Twist them together according to the pic then add solder.
post #9 of 23
I always try to create a mechanical joint in addition to the solder joint, similar to what is shown above.
post #10 of 23
+1 on the mechanical connection. Don't just place them together and solder. I learned by making each wire into a hook, hooking them together, then twisting the ends of the hook. Then solder.
post #11 of 23
I use the method Mr Incredible posted. It creates really clean, strong connections.
post #12 of 23
Creating a mechanical joint makes things much harder to desolder. I usually use the lap splice shown in the NASA thing. If your solder is wetted properly to all surfaces it's plenty strong.
post #13 of 23
Plenty strong, maybe (look at NASA's tests - the line did not break at the joint, yes, but the force at which it broke was quite a bit lower), but there's isn't a whole lot of contact area going on like in one of the more complicated joints. If it turns out you need to desolder it you can always just cut out the joint and start with fresh ends of the wire, assuming you left a bit of slack.
post #14 of 23
The fact that when they did break it didn't happen at the solder joint is good enough for me. But, I might be different, I don't put much of any real stress on my wires.

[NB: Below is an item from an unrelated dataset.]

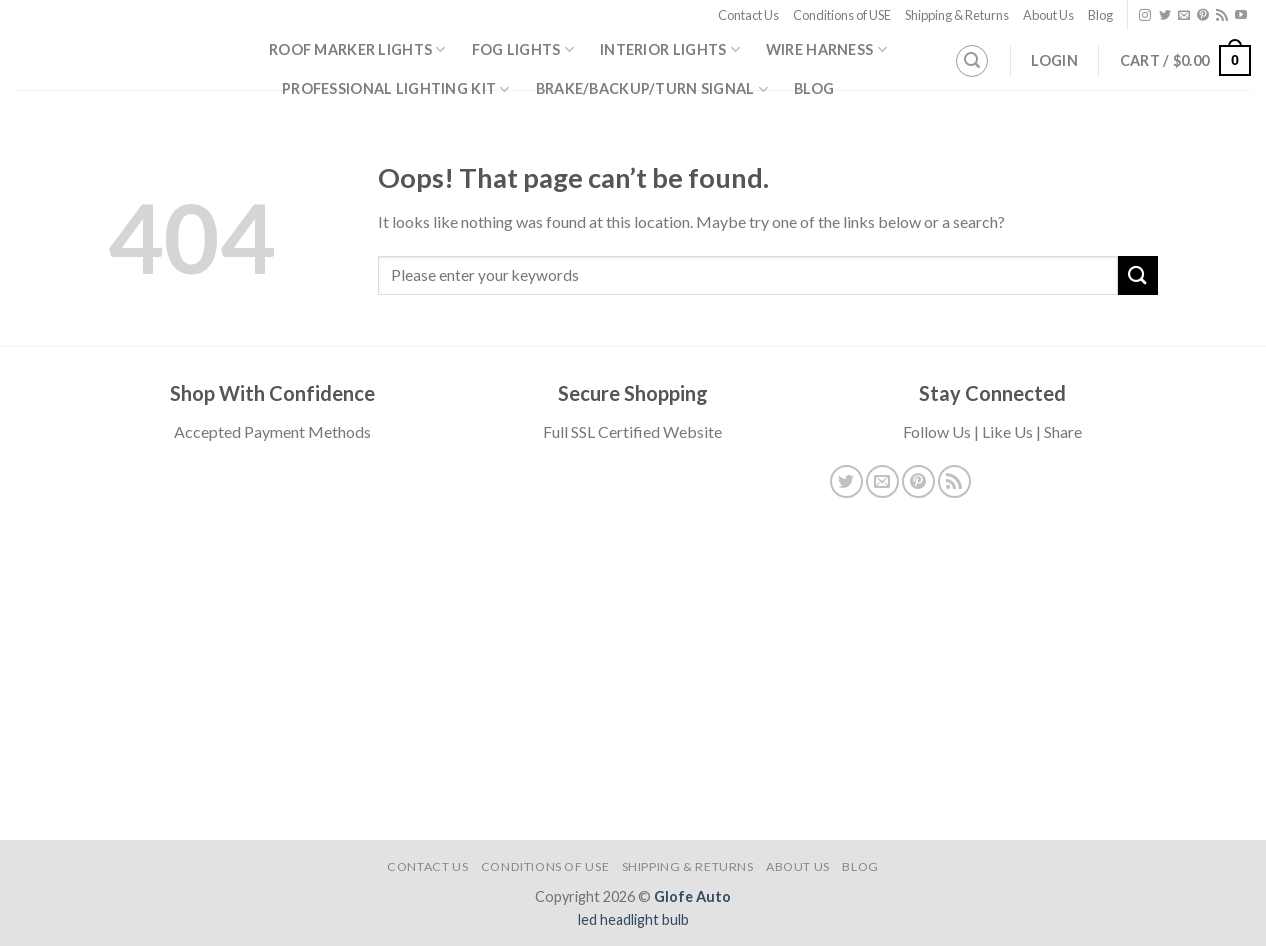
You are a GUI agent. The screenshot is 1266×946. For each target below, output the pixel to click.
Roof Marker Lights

Plus, all of the wires with joints failed lower than untouched wire and the difference between lap and even western union was only 3 pounds. In my opinion, if you're running the wires that close to the breaking point you should really take a look at how you're treating your wires.
post #15 of 23
Quote:
Originally Posted by Mr Incredible View Post
I was taught to use the western union joint for soldering two wires together. Of course its for solid core wires, but its VERY strong.

Twist them together according to the pic then add solder.
This method will look nice under some shrink tubing when your done, no need to tin the wires first.